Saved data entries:
***
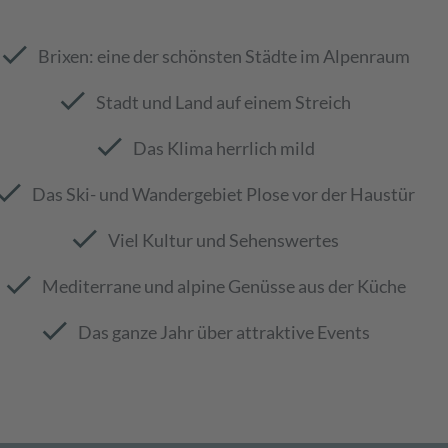
check
Brixen: eine der schönsten Städte im Alpenraum
check
Stadt und Land auf einem Streich
check
Das Klima herrlich mild
heck
Das Ski- und Wandergebiet Plose vor der Haustür
check
Viel Kultur und Sehenswertes
check
Mediterrane und alpine Genüsse aus der Küche
check
Das ganze Jahr über attraktive Events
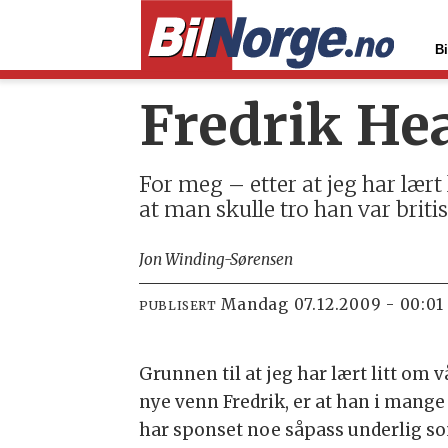
Bi
Fredrik He
For meg – etter at jeg har lært
at man skulle tro han var britis
Jon Winding-Sørensen
mandag 07.12.2009 - 00:01
PUBLISERT
Grunnen til at jeg har lært litt om v
nye venn Fredrik, er at han i mange
har sponset noe såpass underlig s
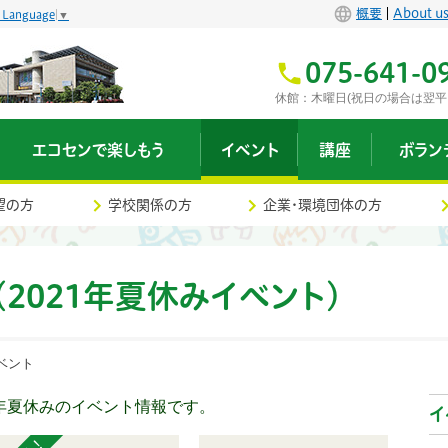
概要
About u
t Language
▼
075-641-0
休館：木曜日(祝日の場合は翌平
エコセンで楽しもう
イベント
講座
ボラン
望の方
学校関係の方
企業・環境団体の方
(2021年夏休みイベント)
イベント
1年夏休みのイベント情報です。
イ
***
## EXERCISE BRIEF:
What is the number of lines in the entries above that include the word "lært"? Answer with that number alone.

## EXERCISE RESULT:
2